RoseBlood

He’s alive.

But . . . that means the Phantom is alive, too.

What was it Christine said on her drawing? Legends never die.

That knowledge doesn’t seem as intimidating now. He’ll never hurt me again. Etalon will see to that.

I blot my eyes with my jacket’s cuff and turn to the chapel. That ache begins once more in my heart . . . such a deep longing I can hardly breathe. I didn’t plan to go inside; I didn’t think I was ready. But a magnetized, tugging sensation winds through my tattoo, making it impossible for me to walk away.

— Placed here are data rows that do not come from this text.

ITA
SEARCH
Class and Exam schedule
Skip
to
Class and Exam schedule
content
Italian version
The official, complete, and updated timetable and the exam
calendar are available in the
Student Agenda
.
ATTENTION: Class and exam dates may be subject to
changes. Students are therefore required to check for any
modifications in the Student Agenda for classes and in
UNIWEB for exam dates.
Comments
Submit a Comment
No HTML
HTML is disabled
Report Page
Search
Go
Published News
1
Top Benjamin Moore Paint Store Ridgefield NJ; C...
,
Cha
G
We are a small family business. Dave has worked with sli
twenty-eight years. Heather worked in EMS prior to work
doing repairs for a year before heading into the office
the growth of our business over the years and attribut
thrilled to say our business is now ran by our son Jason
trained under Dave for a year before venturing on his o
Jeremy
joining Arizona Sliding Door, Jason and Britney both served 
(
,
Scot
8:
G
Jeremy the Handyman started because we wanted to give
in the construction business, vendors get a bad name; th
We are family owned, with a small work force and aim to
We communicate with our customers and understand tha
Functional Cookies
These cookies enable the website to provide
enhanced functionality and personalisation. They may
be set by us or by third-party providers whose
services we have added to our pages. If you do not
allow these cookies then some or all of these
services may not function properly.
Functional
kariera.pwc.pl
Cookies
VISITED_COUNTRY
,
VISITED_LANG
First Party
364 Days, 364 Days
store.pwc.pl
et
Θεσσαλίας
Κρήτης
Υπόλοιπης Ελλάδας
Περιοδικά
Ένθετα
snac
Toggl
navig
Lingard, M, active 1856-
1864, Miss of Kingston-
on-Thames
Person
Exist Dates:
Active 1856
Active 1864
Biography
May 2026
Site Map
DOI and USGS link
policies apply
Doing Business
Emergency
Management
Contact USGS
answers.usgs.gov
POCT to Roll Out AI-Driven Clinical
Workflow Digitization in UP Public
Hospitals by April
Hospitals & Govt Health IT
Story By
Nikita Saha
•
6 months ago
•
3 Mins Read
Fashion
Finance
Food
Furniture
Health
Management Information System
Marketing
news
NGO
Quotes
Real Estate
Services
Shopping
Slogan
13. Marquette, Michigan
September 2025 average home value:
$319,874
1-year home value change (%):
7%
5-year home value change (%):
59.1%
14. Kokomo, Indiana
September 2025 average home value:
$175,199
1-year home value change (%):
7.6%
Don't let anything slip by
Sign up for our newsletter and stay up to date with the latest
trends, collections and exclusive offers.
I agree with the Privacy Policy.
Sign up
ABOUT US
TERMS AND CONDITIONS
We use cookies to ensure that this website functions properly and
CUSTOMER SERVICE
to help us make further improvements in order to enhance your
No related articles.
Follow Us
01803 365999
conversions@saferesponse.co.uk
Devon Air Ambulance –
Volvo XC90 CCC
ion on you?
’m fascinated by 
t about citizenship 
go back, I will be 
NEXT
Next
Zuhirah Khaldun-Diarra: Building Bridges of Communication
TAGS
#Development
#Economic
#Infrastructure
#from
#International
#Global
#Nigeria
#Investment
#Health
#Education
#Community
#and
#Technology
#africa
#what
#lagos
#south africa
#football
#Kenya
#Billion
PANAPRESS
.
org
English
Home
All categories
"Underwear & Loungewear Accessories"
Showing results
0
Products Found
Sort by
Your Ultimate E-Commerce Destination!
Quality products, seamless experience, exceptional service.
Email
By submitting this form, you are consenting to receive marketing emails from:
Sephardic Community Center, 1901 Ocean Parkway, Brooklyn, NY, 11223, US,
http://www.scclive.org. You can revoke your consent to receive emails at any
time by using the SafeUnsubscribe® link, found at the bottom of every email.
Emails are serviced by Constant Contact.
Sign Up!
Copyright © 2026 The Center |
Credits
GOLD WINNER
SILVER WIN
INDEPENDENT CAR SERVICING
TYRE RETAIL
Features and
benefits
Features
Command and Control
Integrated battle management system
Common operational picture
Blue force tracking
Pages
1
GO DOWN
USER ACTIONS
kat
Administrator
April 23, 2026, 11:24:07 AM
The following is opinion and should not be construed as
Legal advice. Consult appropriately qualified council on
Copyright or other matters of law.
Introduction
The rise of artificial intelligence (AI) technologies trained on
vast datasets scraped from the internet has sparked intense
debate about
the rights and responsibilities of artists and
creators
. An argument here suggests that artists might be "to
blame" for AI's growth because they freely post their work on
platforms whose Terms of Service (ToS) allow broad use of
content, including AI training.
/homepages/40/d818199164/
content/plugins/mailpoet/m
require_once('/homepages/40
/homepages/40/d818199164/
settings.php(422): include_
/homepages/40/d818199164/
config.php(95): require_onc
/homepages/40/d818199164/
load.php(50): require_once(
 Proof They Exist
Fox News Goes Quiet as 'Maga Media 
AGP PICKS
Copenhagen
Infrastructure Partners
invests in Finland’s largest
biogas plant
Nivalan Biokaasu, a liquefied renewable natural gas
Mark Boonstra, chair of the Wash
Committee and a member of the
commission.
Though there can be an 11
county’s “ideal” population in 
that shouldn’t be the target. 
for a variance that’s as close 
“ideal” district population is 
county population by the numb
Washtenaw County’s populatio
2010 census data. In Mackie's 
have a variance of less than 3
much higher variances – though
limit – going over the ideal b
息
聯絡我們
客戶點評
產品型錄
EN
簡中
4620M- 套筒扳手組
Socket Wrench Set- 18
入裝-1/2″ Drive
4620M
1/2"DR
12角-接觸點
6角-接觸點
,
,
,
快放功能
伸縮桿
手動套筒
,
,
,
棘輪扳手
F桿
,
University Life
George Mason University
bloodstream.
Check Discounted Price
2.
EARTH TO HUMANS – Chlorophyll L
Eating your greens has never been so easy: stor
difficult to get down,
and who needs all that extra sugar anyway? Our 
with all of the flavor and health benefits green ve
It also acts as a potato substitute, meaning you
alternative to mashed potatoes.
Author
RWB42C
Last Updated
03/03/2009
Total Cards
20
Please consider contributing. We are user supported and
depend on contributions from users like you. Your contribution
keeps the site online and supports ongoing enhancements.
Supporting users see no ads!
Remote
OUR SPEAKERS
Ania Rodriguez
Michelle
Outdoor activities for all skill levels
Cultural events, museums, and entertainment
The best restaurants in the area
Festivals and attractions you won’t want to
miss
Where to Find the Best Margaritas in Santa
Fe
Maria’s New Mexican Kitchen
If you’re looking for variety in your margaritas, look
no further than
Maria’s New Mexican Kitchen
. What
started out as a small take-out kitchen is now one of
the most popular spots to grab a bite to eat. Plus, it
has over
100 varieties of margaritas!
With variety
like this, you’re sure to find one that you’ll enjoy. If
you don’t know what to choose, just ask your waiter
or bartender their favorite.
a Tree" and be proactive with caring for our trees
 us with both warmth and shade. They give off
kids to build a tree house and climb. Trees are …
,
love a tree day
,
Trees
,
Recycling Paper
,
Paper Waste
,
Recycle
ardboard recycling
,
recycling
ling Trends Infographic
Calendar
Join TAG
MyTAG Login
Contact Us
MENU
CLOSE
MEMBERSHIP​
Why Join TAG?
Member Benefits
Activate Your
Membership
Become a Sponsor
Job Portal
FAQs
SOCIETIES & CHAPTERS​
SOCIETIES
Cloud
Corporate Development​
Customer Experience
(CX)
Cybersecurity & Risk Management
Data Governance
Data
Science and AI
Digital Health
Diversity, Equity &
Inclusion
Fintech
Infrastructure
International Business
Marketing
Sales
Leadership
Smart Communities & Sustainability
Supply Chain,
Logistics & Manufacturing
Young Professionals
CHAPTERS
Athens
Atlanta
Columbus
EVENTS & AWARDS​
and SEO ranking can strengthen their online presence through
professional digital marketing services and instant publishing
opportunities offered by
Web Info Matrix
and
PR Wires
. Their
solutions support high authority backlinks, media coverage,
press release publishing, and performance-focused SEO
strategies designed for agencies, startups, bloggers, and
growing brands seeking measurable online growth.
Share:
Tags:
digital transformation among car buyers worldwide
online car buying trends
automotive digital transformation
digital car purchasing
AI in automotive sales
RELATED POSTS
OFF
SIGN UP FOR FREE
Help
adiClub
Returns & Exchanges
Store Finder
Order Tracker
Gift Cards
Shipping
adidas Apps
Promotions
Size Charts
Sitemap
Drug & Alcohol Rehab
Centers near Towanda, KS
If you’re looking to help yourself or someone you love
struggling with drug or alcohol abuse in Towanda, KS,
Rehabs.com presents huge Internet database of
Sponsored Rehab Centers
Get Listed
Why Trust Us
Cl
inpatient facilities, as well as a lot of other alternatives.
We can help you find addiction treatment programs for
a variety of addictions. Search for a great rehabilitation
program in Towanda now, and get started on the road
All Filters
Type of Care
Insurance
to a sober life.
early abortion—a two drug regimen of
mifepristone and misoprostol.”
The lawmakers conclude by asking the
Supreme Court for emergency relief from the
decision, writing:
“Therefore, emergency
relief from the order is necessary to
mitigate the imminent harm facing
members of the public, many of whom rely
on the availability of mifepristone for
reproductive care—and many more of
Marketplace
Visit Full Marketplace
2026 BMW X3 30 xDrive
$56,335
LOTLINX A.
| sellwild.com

My hands hover over the serpent door handle, spurring a gut-twisting memory of Etalon inside that glass case with snakes under his feet. I shut down the fear, because he made it out okay. I can find peace in that, even if I never see him again.

Just please, wherever you are, be happy, Etalon. Don’t hide anymore. Live.

He deserves that, after the childhood he endured, and after all he did to save me and the school despite it.

A knot builds in my throat, belying my brave front. I’m selfish, because I don’t want him to be anywhere else. He’s part of me. I want him here. Now and always.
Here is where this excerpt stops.